● **INPUT FOR THIS TASK**:

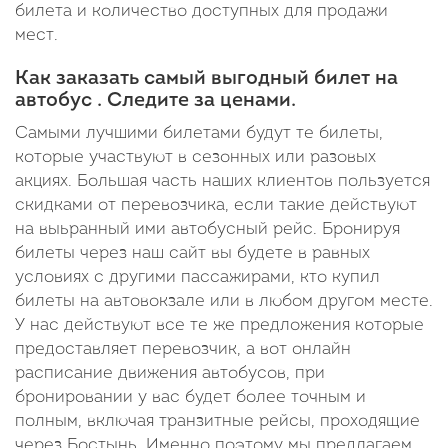
билета и количество доступных для продажи
мест.
Как заказать самый выгодный билет на
автобус . Следите за ценами.
Самыми лучшими билетами будут те билеты,
которые участвуют в сезонных или разовых
акциях. Большая часть наших клиентов пользуется
скидками от перевозчика, если такие действуют
на выьранный ими автобусный рейс. Бронируя
билеты через наш сайт вы будете в равных
условиях с другими пассажирами, кто купил
билеты на автовокзале или в любом другом месте.
У нас действуют все те же предложения которые
предоставляет перевозчик, а вот онлайн
расписание движения автобусов, при
бронировании у вас будет более точным и
полным, включая транзитные рейсы, проходящие
через Бостынь. Именно поэтому мы предлагаем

● **TASK DETAILS**:
A verbatim copy of the listing, with all pictures removed, is required.

● **RESULT OF THIS TASK**:
билета и количество доступных для продажи
мест.
Как заказать самый выгодный билет на
автобус . Следите за ценами.
Самыми лучшими билетами будут те билеты,
которые участвуют в сезонных или разовых
акциях. Большая часть наших клиентов пользуется
скидками от перевозчика, если такие действуют
на выьранный ими автобусный рейс. Бронируя
билеты через наш сайт вы будете в равных
условиях с другими пассажирами, кто купил
билеты на автовокзале или в любом другом месте.
У нас действуют все те же предложения которые
предоставляет перевозчик, а вот онлайн
расписание движения автобусов, при
бронировании у вас будет более точным и
полным, включая транзитные рейсы, проходящие
через Бостынь. Именно поэтому мы предлагаем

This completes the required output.